Initially I thought this was a policy approval rule, however it is
actually a DNSSEC timing rule. Remove the restriction from
'keymgr_policy_approval' and update the 'keymgr_transition_time'
function. When looking to move the DS state to OMNIPRESENT it will
no longer calculate the state from its last change, but from when
the DS was seen in the parent, "DS Publish". If the time was not set,
default to next key event of an hour.
Similarly for moving the DS state to HIDDEN, the time to wait will
be derived from the "DS Delete" time, not from when the DS state
last changed.
(cherry picked from commit c8205bfa0e)
The 'rndc_checkds' utility now allows "now" as the time when the DS
has been seen in/seen removed from the parent.
Also it uses "KEYX" as the key argument, rather than key id.
The 'rndc_checkds' will retrieve the key from the "KEYX" string. This
makes the call a bit more readable.
(cherry picked from commit dd754a974c)
This commit has a lot of updates on comments, mainly to make the
system test more readable.
Also remove some redundant signing policy checks (check_keys,
check_dnssecstatus, check_keytimes).
Finally, move key time checks and expected key time settings above
'rndc_checkds' calls (with the new way of testing next key event
times there is no need to do them after 'rndc_checkds', and moving
them above 'rndc_checkds' makes the flow of testing easier to follow.
(cherry picked from commit 8cb394e047)
Add the new '-P ds' and '-D ds' calls to the kasp test setup so that
next key event times can reliably be tested.
(cherry picked from commit 4a67cdabfe)
Add two more arguments to the dnssec-settime tool. '-P ds' sets the
time that the DS was published in the parent, '-D ds' sets the time
that the DS was removed from the parent (these times are not accurate,
but rely on the user to use them appropriately, and as long as the
time is not before actual publication/withdrawal, it is fine).
These new arguments are needed for the kasp system test. We want to
test when the next key event is once a DS is published, and now
that 'parent-registration-delay' is obsoleted, we need a different
approach to reliable test the timings.
(cherry picked from commit d4c4f6a669)
The test for assertion failure via large TCP packet needs to be repeated
multiple times (we use 300000). This commit fixes the input file to be
properly hexlified and uses the new packet.pl -r feature to send it
300000 times via TCP.
(cherry picked from commit 5f6eb014aa)
For some tests, we need to send big data streams (for TCP) or repeated
packets (for UDP), this commits adds `-r` option to packet.pl that sends
the same input <repeats> times using the specified protocol.

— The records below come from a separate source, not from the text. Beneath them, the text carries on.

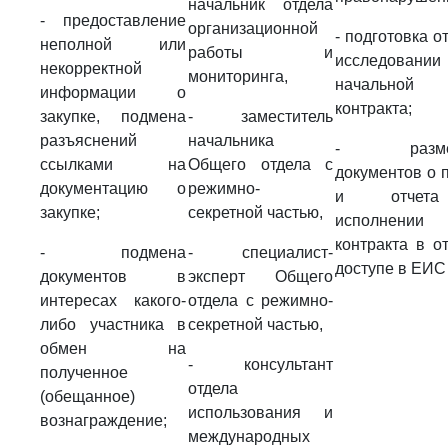
начальник отдела
- предоставление
организационной
- подготовка о
неполной или
работы и
исследовании
некорректной
мониторинга,
начальной
информации о
контракта;
закупке, подмена
- заместитель
разъяснений
начальника
- размещ
ссылками на
Общего отдела с
документов о 
документацию о
режимно-
и отчет
закупке;
секретной частью,
исполнении
контракта в о
- подмена
- специалист-
доступе в ЕИС
документов в
эксперт Общего
интересах какого-
отдела с режимно-
либо участника в
секретной частью,
обмен на
- консультант
полученное
отдела
(обещанное)
использования и
вознаграждение;
международных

(cherry picked from commit dd46559a19)
In order to lower the amount of memory allocated at startup by named
instances used in the BIND system test suite, set the default value of
"max-cache-size" for these to 2 megabytes. The purpose of this change
is to prevent named instances (or even entire virtual machines) from
getting killed by the operating system on the test host due to excessive
memory use.
Remove all "max-cache-size" statements from named configuration files
used in system tests ("checkconf" notwithstanding) to prevent confusion
as the "-T maxcachesize=..." command line option takes precedence over
configuration files.
(cherry picked from commit dad6572093)
An implicit default of "max-cache-size 90%;" may cause memory use issues
on hosts which run numerous named instances in parallel (e.g. GitLab CI
runners) due to the cache RBT hash table now being pre-allocated [1] at
startup. Add a new command line option, "-T maxcachesize=...", to allow
the default value of "max-cache-size" to be overridden at runtime. When
this new option is in effect, it overrides any other "max-cache-size"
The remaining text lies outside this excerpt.